((

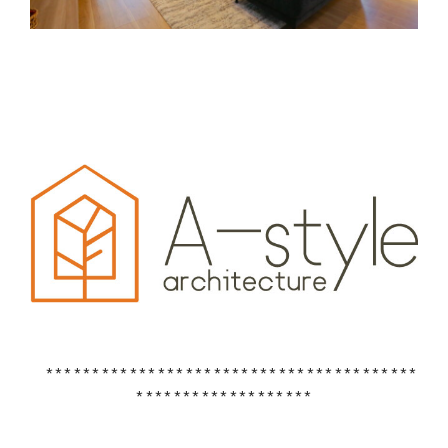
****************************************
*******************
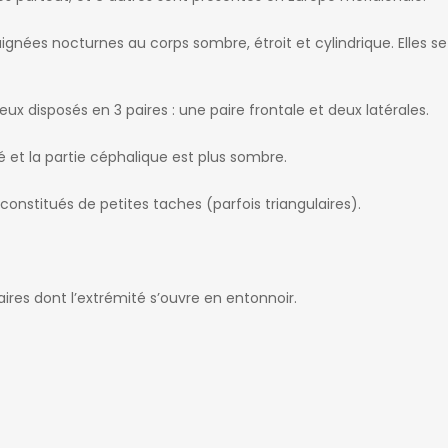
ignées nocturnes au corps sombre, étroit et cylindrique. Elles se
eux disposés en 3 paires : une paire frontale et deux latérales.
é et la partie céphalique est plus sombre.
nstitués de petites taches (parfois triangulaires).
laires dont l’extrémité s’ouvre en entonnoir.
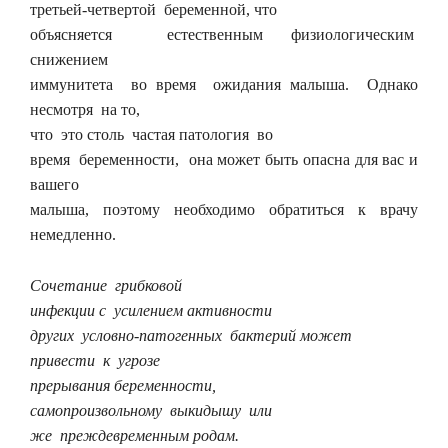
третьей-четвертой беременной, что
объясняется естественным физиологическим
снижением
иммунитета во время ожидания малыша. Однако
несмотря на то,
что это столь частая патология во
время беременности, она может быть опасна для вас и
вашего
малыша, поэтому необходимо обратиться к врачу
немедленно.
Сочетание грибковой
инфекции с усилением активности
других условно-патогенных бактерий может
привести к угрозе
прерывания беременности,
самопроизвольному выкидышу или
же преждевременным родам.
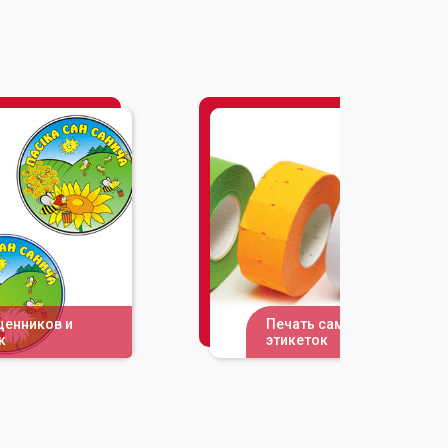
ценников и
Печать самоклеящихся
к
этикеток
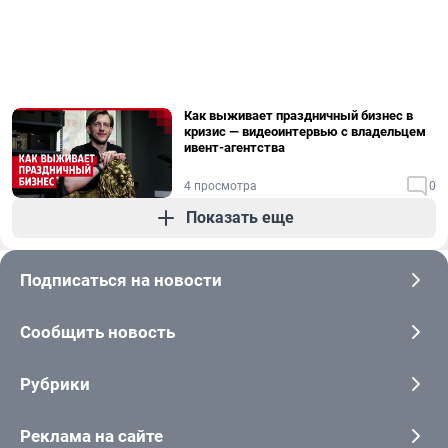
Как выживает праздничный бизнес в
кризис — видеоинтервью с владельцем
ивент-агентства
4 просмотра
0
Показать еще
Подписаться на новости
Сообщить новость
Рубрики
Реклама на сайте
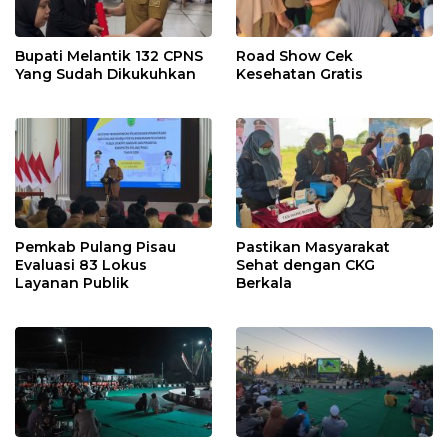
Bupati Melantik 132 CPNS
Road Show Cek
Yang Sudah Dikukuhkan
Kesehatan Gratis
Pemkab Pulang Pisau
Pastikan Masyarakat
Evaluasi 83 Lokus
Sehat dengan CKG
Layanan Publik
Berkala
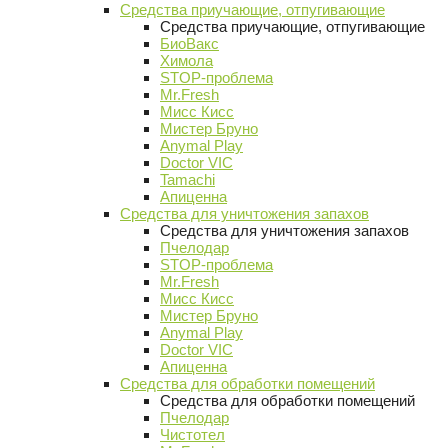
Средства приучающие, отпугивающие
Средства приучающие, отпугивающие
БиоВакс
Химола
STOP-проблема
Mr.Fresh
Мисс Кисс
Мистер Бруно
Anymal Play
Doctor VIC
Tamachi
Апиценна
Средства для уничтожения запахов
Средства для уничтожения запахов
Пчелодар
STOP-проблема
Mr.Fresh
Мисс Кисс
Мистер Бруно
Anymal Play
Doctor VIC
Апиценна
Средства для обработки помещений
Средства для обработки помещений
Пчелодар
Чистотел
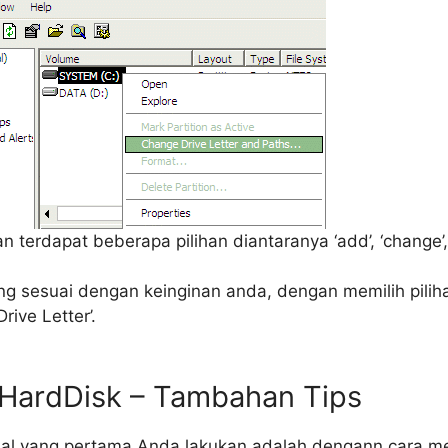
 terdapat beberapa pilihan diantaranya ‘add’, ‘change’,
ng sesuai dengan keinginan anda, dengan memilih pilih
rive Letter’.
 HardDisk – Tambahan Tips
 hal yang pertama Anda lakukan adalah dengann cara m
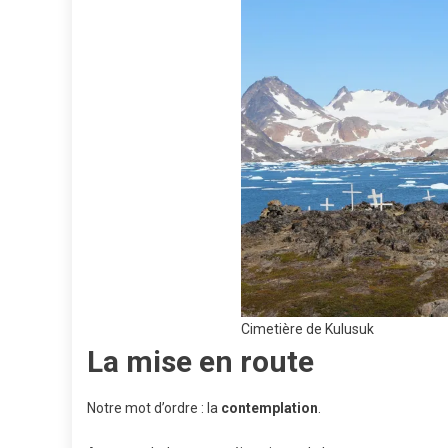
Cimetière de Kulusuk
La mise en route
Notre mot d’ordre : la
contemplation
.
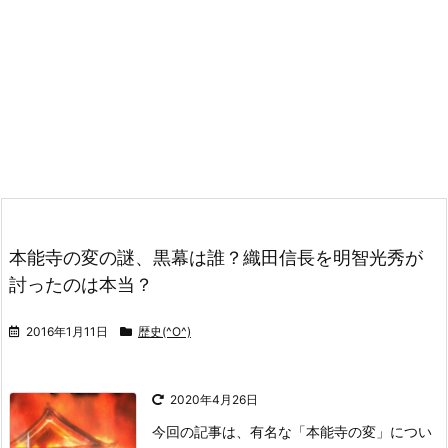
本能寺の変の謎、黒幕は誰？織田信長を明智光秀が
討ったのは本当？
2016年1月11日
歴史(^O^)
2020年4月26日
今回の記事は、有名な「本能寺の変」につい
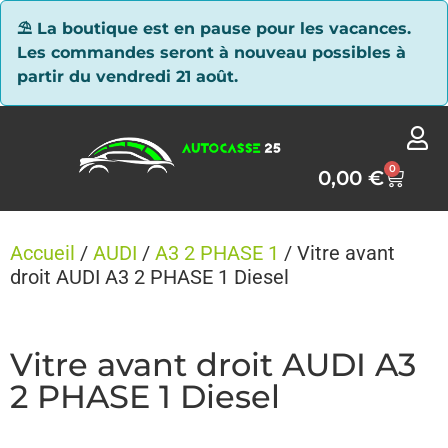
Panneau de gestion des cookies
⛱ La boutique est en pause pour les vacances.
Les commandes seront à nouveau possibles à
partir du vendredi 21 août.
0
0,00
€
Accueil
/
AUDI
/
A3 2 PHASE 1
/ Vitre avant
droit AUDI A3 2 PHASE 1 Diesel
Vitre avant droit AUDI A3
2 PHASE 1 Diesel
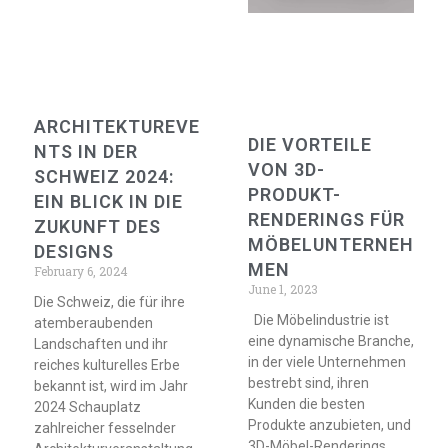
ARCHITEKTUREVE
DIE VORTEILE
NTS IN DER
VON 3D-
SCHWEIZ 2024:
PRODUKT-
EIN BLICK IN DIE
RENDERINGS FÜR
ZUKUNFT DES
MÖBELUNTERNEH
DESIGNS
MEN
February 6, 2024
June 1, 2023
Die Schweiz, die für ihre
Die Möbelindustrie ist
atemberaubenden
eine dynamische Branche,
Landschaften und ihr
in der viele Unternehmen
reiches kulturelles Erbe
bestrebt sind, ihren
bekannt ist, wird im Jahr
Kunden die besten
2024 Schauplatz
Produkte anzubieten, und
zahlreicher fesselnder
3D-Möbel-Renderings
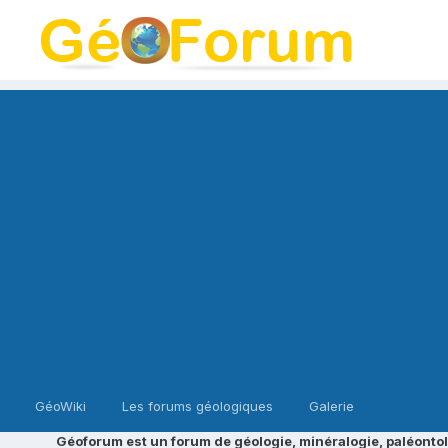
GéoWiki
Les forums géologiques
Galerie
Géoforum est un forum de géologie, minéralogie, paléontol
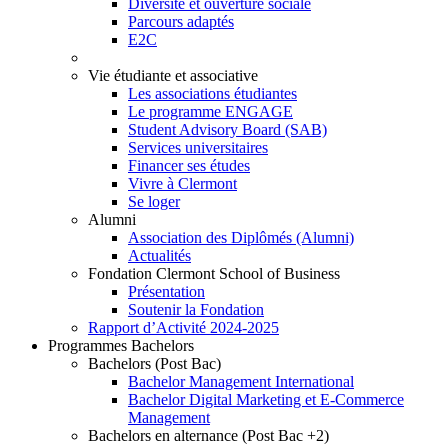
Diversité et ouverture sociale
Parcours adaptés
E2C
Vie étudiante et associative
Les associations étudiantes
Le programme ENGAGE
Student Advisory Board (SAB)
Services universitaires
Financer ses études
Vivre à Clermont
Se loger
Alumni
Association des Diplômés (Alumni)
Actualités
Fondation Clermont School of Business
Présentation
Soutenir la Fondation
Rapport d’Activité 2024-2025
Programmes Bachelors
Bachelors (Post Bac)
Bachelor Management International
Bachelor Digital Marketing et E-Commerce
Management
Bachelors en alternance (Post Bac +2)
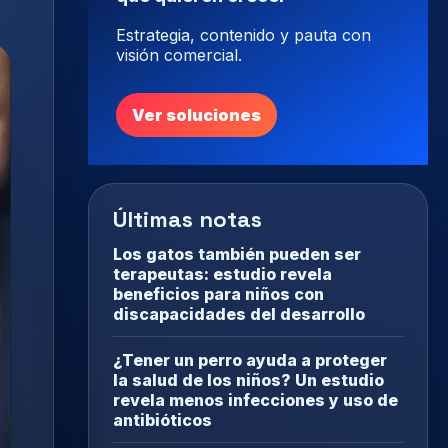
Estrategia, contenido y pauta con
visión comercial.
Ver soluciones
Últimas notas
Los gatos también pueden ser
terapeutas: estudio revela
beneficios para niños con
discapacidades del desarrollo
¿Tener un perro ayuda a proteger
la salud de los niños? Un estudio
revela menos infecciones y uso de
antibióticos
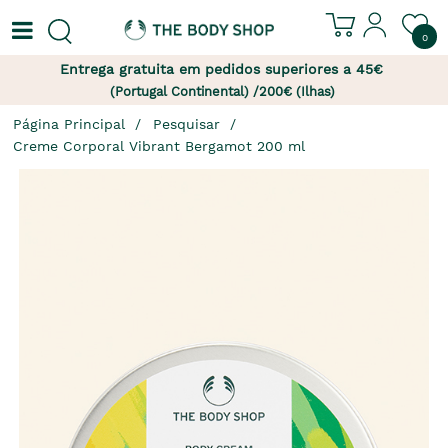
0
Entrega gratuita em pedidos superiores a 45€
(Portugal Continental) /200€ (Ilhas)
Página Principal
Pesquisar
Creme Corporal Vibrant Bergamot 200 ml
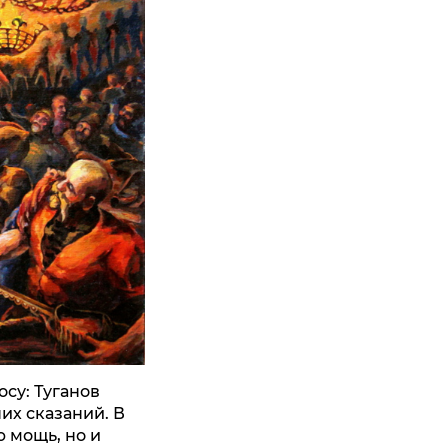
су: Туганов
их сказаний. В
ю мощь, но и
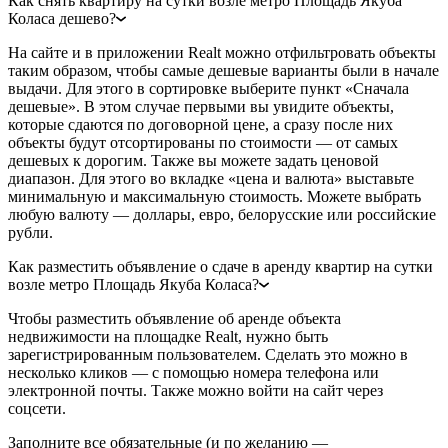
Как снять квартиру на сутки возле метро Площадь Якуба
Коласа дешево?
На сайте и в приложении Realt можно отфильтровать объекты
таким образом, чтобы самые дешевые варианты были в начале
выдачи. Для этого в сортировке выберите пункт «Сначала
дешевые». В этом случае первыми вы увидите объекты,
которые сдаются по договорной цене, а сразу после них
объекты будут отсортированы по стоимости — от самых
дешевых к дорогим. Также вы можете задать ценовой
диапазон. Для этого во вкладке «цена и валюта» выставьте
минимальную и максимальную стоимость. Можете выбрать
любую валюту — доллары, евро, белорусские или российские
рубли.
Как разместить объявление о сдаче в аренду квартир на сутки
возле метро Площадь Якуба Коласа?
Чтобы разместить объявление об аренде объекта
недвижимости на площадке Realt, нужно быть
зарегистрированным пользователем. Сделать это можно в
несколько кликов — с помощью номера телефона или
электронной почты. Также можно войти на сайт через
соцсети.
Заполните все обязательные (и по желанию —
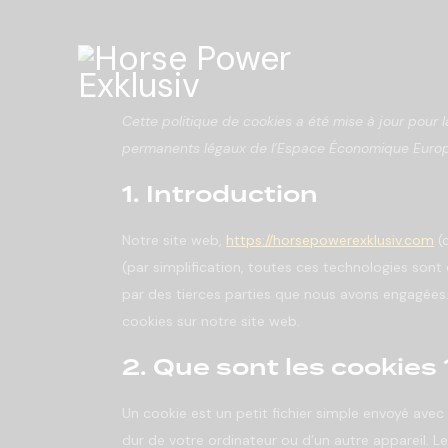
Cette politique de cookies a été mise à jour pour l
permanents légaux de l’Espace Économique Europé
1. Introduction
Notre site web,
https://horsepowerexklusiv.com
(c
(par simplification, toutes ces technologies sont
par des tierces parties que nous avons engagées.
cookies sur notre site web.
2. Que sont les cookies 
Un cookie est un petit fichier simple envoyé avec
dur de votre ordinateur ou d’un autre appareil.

))

(What to work on) For the string "droit", search the preceding data and copy every line that includes it.

(Task answer)
droit AUDI A3 2 PHASE 1 Diesel
Vitre avant droit AUDI A3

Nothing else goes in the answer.